[Opening Data extract section]

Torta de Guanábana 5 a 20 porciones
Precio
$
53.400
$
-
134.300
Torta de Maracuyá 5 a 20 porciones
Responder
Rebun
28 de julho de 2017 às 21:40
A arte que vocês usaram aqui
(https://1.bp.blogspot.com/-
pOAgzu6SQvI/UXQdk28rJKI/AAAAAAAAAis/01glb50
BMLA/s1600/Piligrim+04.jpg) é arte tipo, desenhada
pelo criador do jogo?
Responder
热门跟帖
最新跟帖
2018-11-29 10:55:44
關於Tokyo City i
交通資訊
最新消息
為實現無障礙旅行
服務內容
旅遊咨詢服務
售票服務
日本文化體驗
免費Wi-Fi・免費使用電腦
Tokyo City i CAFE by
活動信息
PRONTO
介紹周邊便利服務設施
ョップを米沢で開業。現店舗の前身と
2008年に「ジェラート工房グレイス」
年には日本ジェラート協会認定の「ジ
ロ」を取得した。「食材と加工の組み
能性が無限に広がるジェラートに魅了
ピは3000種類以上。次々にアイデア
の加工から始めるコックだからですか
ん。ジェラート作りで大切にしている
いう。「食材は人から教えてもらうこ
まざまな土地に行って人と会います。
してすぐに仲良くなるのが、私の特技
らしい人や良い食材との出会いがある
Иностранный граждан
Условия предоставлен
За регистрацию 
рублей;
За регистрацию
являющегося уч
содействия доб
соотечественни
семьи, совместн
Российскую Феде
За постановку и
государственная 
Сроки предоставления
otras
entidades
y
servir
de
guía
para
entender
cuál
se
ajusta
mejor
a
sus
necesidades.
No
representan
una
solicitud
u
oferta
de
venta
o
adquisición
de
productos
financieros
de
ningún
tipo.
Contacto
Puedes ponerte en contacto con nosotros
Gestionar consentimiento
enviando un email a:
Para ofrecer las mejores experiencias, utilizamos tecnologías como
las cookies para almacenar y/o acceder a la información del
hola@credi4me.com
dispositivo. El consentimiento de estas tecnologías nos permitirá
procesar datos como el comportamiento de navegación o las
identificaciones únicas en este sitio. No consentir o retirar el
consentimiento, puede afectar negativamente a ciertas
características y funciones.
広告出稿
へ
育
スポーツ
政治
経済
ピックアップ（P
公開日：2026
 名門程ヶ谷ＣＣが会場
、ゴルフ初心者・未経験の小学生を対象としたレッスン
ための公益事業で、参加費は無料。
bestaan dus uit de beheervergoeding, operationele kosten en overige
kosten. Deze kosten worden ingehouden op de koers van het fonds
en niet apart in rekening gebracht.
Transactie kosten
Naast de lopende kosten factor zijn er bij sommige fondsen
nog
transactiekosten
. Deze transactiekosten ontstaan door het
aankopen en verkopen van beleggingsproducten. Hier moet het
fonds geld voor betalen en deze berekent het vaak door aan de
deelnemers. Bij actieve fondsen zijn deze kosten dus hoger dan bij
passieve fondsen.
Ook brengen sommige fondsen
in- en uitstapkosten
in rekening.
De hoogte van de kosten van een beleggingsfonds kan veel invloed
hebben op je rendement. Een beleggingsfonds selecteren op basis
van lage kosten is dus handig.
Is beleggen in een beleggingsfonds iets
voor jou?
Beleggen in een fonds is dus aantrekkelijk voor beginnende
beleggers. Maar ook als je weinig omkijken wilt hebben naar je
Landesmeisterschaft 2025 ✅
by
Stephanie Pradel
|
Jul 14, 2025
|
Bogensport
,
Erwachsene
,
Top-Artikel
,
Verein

[Closing Data extract section]

→ Directions for this task: The output must reproduce the whole listing without a single change.

→ Task response:
Torta de Guanábana 5 a 20 porciones
Precio
$
53.400
$
-
134.300
Torta de Maracuyá 5 a 20 porciones
Responder
Rebun
28 de julho de 2017 às 21:40
A arte que vocês usaram aqui
(https://1.bp.blogspot.com/-
pOAgzu6SQvI/UXQdk28rJKI/AAAAAAAAAis/01glb50
BMLA/s1600/Piligrim+04.jpg) é arte tipo, desenhada
pelo criador do jogo?
Responder
热门跟帖
最新跟帖
2018-11-29 10:55:44
關於Tokyo City i
交通資訊
最新消息
為實現無障礙旅行
服務內容
旅遊咨詢服務
售票服務
日本文化體驗
免費Wi-Fi・免費使用電腦
Tokyo City i CAFE by
活動信息
PRONTO
介紹周邊便利服務設施
ョップを米沢で開業。現店舗の前身と
2008年に「ジェラート工房グレイス」
年には日本ジェラート協会認定の「ジ
ロ」を取得した。「食材と加工の組み
能性が無限に広がるジェラートに魅了
ピは3000種類以上。次々にアイデア
の加工から始めるコックだからですか
ん。ジェラート作りで大切にしている
いう。「食材は人から教えてもらうこ
まざまな土地に行って人と会います。
してすぐに仲良くなるのが、私の特技
らしい人や良い食材との出会いがある
Иностранный граждан
Условия предоставлен
За регистрацию 
рублей;
За регистрацию
являющегося уч
содействия доб
соотечественни
семьи, совместн
Российскую Феде
За постановку и
государственная 
Сроки предоставления
otras
entidades
y
servir
de
guía
para
entender
cuál
se
ajusta
mejor
a
sus
necesidades.
No
representan
una
solicitud
u
oferta
de
venta
o
adquisición
de
productos
financieros
de
ningún
tipo.
Contacto
Puedes ponerte en contacto con nosotros
Gestionar consentimiento
enviando un email a:
Para ofrecer las mejores experiencias, utilizamos tecnologías como
las cookies para almacenar y/o acceder a la información del
hola@credi4me.com
dispositivo. El consentimiento de estas tecnologías nos permitirá
procesar datos como el comportamiento de navegación o las
identificaciones únicas en este sitio. No consentir o retirar el
consentimiento, puede afectar negativamente a ciertas
características y funciones.
広告出稿
へ
育
スポーツ
政治
経済
ピックアップ（P
公開日：2026
 名門程ヶ谷ＣＣが会場
、ゴルフ初心者・未経験の小学生を対象としたレッスン
ための公益事業で、参加費は無料。
bestaan dus uit de beheervergoeding, operationele kosten en overige
kosten. Deze kosten worden ingehouden op de koers van het fonds
en niet apart in rekening gebracht.
Transactie kosten
Naast de lopende kosten factor zijn er bij sommige fondsen
nog
transactiekosten
. Deze transactiekosten ontstaan door het
aankopen en verkopen van beleggingsproducten. Hier moet het
fonds geld voor betalen en deze berekent het vaak door aan de
deelnemers. Bij actieve fondsen zijn deze kosten dus hoger dan bij
passieve fondsen.
Ook brengen sommige fondsen
in- en uitstapkosten
in rekening.
De hoogte van de kosten van een beleggingsfonds kan veel invloed
hebben op je rendement. Een beleggingsfonds selecteren op basis
van lage kosten is dus handig.
Is beleggen in een beleggingsfonds iets
voor jou?
Beleggen in een fonds is dus aantrekkelijk voor beginnende
beleggers. Maar ook als je weinig omkijken wilt hebben naar je
Landesmeisterschaft 2025 ✅
by
Stephanie Pradel
|
Jul 14, 2025
|
Bogensport
,
Erwachsene
,
Top-Artikel
,
Verein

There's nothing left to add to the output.